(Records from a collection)
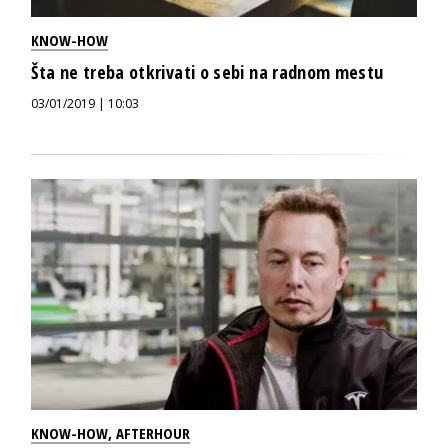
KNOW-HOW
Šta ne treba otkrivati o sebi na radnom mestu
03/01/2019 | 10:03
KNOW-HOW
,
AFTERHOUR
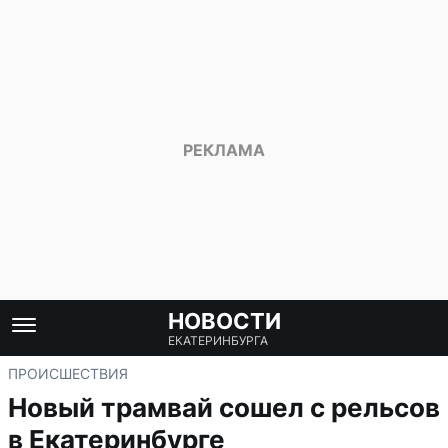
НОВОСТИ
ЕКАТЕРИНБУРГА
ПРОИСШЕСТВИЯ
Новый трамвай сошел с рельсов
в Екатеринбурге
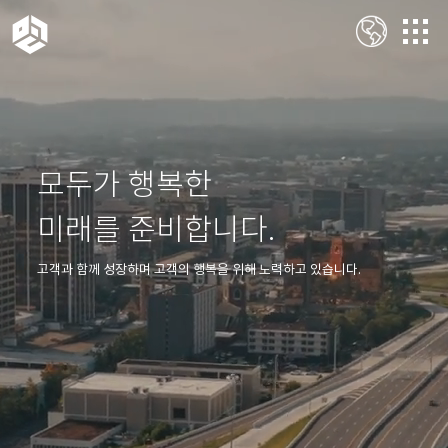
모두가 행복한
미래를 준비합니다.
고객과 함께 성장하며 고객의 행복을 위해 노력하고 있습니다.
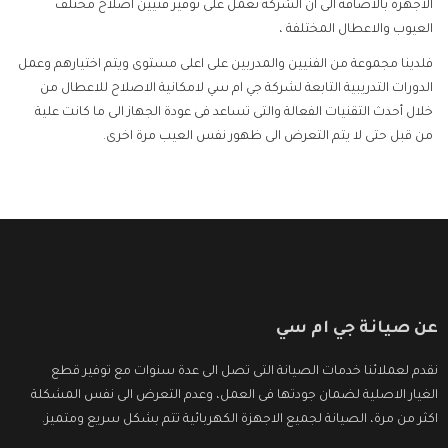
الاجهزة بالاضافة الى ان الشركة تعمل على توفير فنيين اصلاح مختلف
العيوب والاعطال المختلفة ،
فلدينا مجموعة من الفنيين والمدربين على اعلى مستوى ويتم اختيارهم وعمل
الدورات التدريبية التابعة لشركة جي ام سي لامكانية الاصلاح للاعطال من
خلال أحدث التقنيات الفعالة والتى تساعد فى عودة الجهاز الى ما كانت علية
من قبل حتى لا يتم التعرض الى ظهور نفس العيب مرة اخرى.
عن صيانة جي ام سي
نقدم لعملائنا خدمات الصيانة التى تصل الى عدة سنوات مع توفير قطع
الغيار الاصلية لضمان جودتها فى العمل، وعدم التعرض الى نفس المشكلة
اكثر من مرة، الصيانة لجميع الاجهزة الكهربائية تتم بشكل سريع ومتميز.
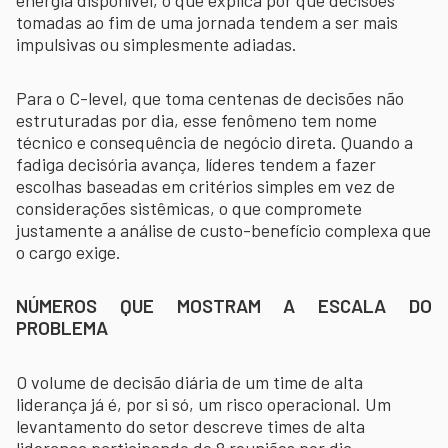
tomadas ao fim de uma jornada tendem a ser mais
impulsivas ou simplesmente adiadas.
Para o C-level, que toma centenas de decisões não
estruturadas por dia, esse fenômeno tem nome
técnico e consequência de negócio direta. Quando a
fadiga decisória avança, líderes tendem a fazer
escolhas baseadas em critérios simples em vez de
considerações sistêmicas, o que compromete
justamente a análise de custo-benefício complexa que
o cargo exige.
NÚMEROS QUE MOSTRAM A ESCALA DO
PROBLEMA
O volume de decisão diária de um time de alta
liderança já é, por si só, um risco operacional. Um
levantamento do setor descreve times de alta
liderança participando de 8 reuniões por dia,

● Work request
Nothing but the lines from the one with "الغيار الاصلية لضمان" to the one with "considerações sistêmicas, o que compromete" above, both included, should be transcribed, exactly and without pictures.

● Response to the task
الغيار الاصلية لضمان جودتها فى العمل، وعدم التعرض الى نفس المشكلة
اكثر من مرة، الصيانة لجميع الاجهزة الكهربائية تتم بشكل سريع ومتميز.
tomadas ao fim de uma jornada tendem a ser mais
impulsivas ou simplesmente adiadas.
Para o C-level, que toma centenas de decisões não
estruturadas por dia, esse fenômeno tem nome
técnico e consequência de negócio direta. Quando a
fadiga decisória avança, líderes tendem a fazer
escolhas baseadas em critérios simples em vez de
considerações sistêmicas, o que compromete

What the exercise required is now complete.